Martin Shreli banned from pharmaceutical industry for life

Martin Shreli banned from pharmaceutical industry for life

Former drug company executive Martin Shkreli leaves the U.S. District Court after being convicted of securities fraud in Brooklyn borough of New York City, August 4, 2017. REUTERS Carlo Allegri REUTERS

WASHINGTON, Jan 14, Reuters - A U.S. judge on Friday barred Martin Shreli from the pharmaceutical industry for life and ordered him to pay $64.6 million after he raised the price of the drug Daraprim and fought to block generic competitors.

U.S. District Judge Denise Cote ruled after a trial in Manhattan in which the U.S. Federal Trade Commission and seven states accused Shreli, the founder of Vyera Pharmaceuticals, of using illegal tactics to keep Daraprim rivals out of the market.

Shreli drew notoriety in 2015 after hiking Daraprim's price overnight to $750 per tablet from $17.50. The drug treats toxoplasmosis, a parasitic infection that threatens people with weakened immune systems.

In a 130-page decision, Cote blamed Shreli for creating two companies, Vyera and Retrophin Inc, designed to monopolize drugs so he could profit on the backs of patients, doctors and distributors.
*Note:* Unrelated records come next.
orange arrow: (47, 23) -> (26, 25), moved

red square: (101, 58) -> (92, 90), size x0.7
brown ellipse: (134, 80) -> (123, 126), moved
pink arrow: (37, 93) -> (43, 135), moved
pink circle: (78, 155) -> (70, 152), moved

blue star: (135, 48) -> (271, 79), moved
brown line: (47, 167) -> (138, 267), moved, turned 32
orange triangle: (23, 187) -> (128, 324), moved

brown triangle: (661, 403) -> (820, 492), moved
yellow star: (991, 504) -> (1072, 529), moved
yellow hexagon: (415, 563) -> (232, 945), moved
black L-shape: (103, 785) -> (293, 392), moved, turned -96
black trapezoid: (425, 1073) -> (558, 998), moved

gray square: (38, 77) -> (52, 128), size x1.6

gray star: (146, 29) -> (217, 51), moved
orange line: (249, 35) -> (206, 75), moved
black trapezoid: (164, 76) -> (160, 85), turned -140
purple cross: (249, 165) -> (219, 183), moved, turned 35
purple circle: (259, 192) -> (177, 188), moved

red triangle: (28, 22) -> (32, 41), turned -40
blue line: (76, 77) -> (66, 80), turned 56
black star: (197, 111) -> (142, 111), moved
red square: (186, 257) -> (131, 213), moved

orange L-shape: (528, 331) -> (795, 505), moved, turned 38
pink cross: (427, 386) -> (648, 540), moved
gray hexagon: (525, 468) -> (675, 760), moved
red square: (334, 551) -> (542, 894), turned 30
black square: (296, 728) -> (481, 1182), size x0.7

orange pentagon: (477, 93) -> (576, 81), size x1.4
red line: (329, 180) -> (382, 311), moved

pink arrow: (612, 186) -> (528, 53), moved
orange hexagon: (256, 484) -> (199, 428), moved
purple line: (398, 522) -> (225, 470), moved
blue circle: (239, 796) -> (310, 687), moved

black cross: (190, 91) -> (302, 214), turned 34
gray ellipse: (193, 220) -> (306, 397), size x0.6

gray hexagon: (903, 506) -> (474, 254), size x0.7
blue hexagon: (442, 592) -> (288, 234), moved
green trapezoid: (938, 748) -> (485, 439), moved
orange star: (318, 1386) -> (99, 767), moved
She said that the Daraprim scheme was particularly heartless and coercive, and a lifetime industry ban was needed because of the real danger that Shreli could become a repeat offender.

The judge wrote that Shreli's anticompetitive conduct at the expense of the public health was flagrant and reckless. He is unrepentant. Barring him from the opportunity to repeat that conduct is nothing if not in the interest of justice. After the ruling, FTC Chair Lina Khan called it a just outcome. Shreli's lawyers didn't respond immediately to a request for comment.

Shreli is serving a seven-year prison sentence for securities fraud. He did not attend the trial last month.

Vyera was founded in 2014 as Turing Pharmaceuticals and acquired Daraprim in 2015 from Impax Laboratories Inc.

Regulators accused Vyera of protecting its dominance of Daraprim by ensuring that generic drugmakers could not obtain samples for cheaper versions, and keeping potential rivals from buying a key ingredient.

The seven states that were a part of the FTC case included California, Illinois, New York, North Carolina, Ohio, Pennsylvania and Virginia.